My current church uses a silver bowl on a tall wooden table about 2x2. When the table isn't being used for baptisms, it is available for flowers or to stack bulletins near a rear door.


----------



## NaphtaliPress (Feb 1, 2016)

We shouldn't make up symbolism on our own and add it to the ordinances of God. To insist on this or that form of a basin from which to administer the ordinance is the proper one without God's prescription is will worship.


----------



## Cymro (Feb 1, 2016)

It really does not matter how many sided the font is, when you think of the orginal practice and its meaning. One can make up stories to suit any form of structure,ie, three sided for the Trinitarian names that are used, or twelve for the Apostles, seven for the hebdomadal cycle,etc etc. A plain bowl with the water, administered without the form of a cross upon the head, and covenant persuasion is all that is needed.


----------



## Backwoods Presbyterian (Feb 1, 2016)

Our baptismal thingy is a wooden podium with a silver bowl on it. I fill up the bowl and pour it out.


----------



## Jack K (Feb 1, 2016)

In the last Presbyterian church I was in, it was a round bowl that usually got set on a table, though not always. So I guess it had no sides; it was round.

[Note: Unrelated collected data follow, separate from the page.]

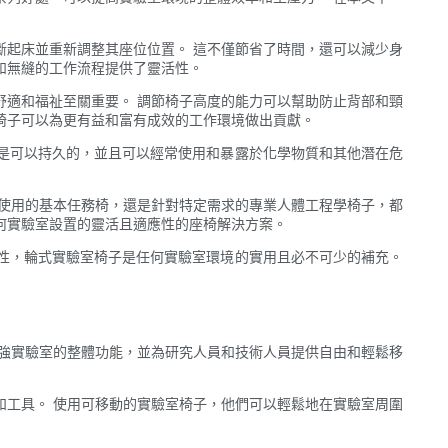
斷起床並重新調整其座位位置。 這不僅節省了時間，還可以減少身
和無縫的工作流程提供了靈活性。
舒適和福祉至關重要。 調節椅子高度的能力可以幫助防止背部和頸
椅子可以為更有益和富有成效的工作環境做出貢獻。
是可以持久的，並且可以經常使用和暴露於化學物質和其他潛在危
常使用的基本任務椅，還是針對特定需求的專業人體工程學椅子，都
何實驗室設置的靈活且適應性的座椅解決方案。
性，輪式實驗室椅子是任何實驗室環境的實用且必不可少的補充。
增強實驗室的整體功能，並為研究人員和技術人員提供自由和輕鬆移
和工具。 使用可移動的實驗室椅子，他們可以輕鬆地在實驗室周圍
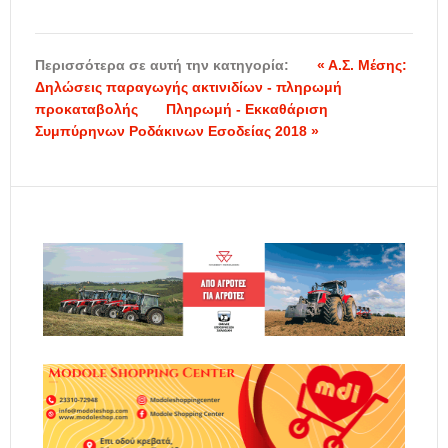
Περισσότερα σε αυτή την κατηγορία:
« Α.Σ. Μέσης:
Δηλώσεις παραγωγής ακτινιδίων - πληρωμή
προκαταβολής
Πληρωμή - Εκκαθάριση
Συμπύρηνων Ροδάκινων Εσοδείας 2018 »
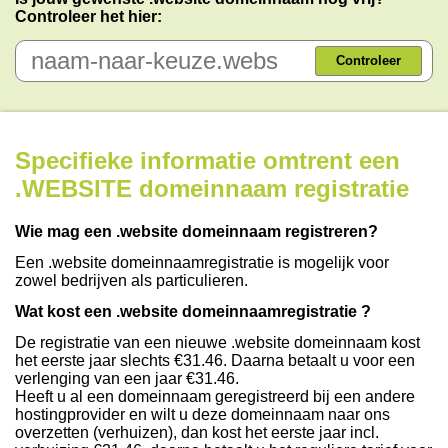
Controleer het hier:
Controleer
Specifieke informatie omtrent een
.WEBSITE domeinnaam registratie
Wie mag een .website domeinnaam registreren?
Een .website domeinnaamregistratie is mogelijk voor
zowel bedrijven als particulieren.
Wat kost een .website domeinnaamregistratie ?
De registratie van een nieuwe .website domeinnaam kost
het eerste jaar slechts €31.46. Daarna betaalt u voor een
verlenging van een jaar €31.46.
Heeft u al een domeinnaam geregistreerd bij een andere
hostingprovider en wilt u deze domeinnaam naar ons
overzetten (verhuizen), dan kost het eerste jaar incl.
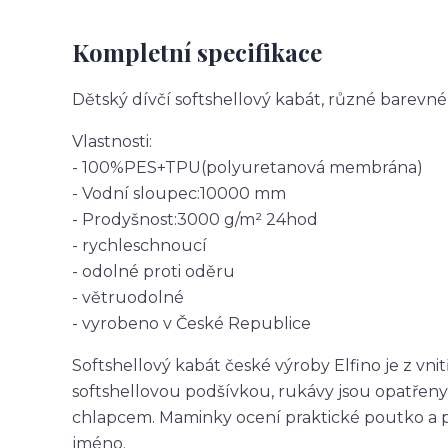
Kompletní specifikace
Dětský dívčí softshellový kabát, různé barevn
Vlastnosti:
- 100%PES+TPU(polyuretanová membrána)
- Vodní sloupec:10000 mm
- Prodyšnost:3000 g/m² 24hod
- rychleschnoucí
- odolné proti oděru
- větruodolné
- vyrobeno v České Republice
Softshellový kabát české výroby Elfino je z vni
softshellovou podšívkou, rukávy jsou opatřeny
chlapcem. Maminky ocení praktické poutko a pan
jméno.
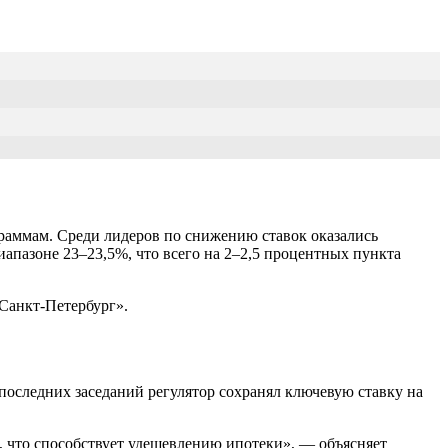
граммам. Среди лидеров по снижению ставок оказались
апазоне 23–23,5%, что всего на 2–2,5 процентных пункта
Санкт-Петербург».
оследних заседаний регулятор сохранял ключевую ставку на
, что способствует удешевлению ипотеки», — объясняет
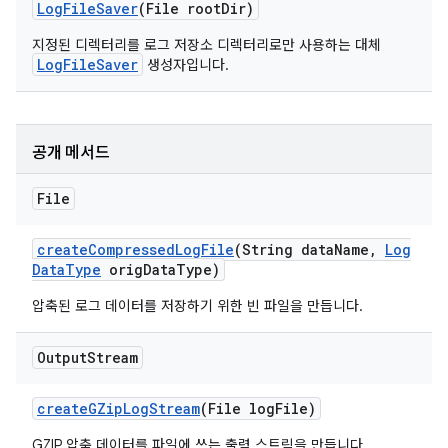
Log
File
Saver
(File root
Dir)
지정된 디렉터리를 로그 저장소 디렉터리로만 사용하는 대체
LogFileSaver
생성자입니다.
공개 메서드
File
create
Compressed
Log
File
(String data
Name
,
Log
Data
Type
orig
Data
Type)
압축된 로그 데이터를 저장하기 위한 빈 파일을 만듭니다.
Output
Stream
create
GZip
Log
Stream
(File log
File)
GZIP 압축 데이터를 파일에 쓰는 출력 스트림을 만듭니다.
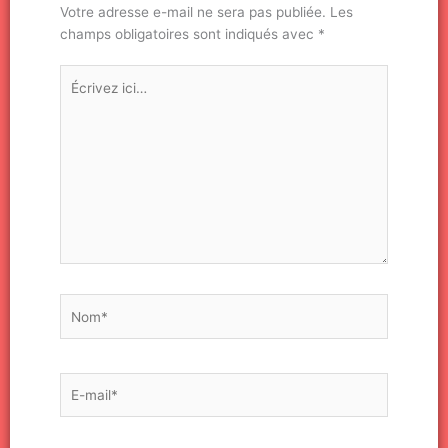
Votre adresse e-mail ne sera pas publiée.
Les
champs obligatoires sont indiqués avec
*
Écrivez
ici…
Nom*
E-
mail*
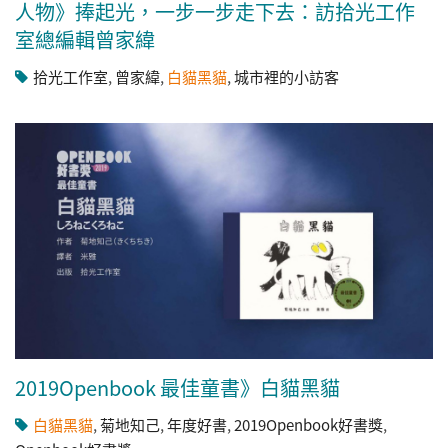
人物》捧起光，一步一步走下去：訪拾光工作
室總編輯曾家緯
拾光工作室
,
曾家緯
,
白貓黑貓
,
城市裡的小訪客
2019Openbook 最佳童書》白貓黑貓
白貓黑貓
,
菊地知己
,
年度好書
,
2019Openbook好書獎
,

But this isn't something to fret over. The 8-sided symbolism you mention may sound like a nice thought, but there's no biblical mandate for it and no one should feel it's the rule. If we were to look for a biblical pattern, we might just as easily declare that a font should be round (like the basin at the Temple - 10 cubits diameter, please) or maybe two-sided and flowing (like the Jordan River, so we can all be baptized like Jesus). Do you see that it gets silly pretty quickly? The simple fact is that we are not given such instructions regarding baptismal fonts, so pick whatever shape you like and don't worry about meaning it was never meant to have.


----------



## Edward (Feb 1, 2016)

If one or two families want the change, maybe they could pick, purchase, and donate the font. If no one else likes it, it can be kept in a closet and brought out when there is a baptism.


----------



## Stephen L Smith (Feb 2, 2016)

Jack K said:


> flowing (like the Jordan River, so we can all be baptized like Jesus


That's right. By immersion. It solves the 'font' problem totally.

You can tell by my laugh it was all tongue in cheek


----------



## Cymro (Feb 2, 2016)

Though we have a river running through our town Stephen, "the Doctor"when baptising my wife as a baby, sprinkled her head from a bowl. Not to be confusing,my wife was the baby not the Doctor.


----------



## Parakaleo (Feb 2, 2016)

Maybe I should have asked, "How many sides on your font... and how much does it really matter?"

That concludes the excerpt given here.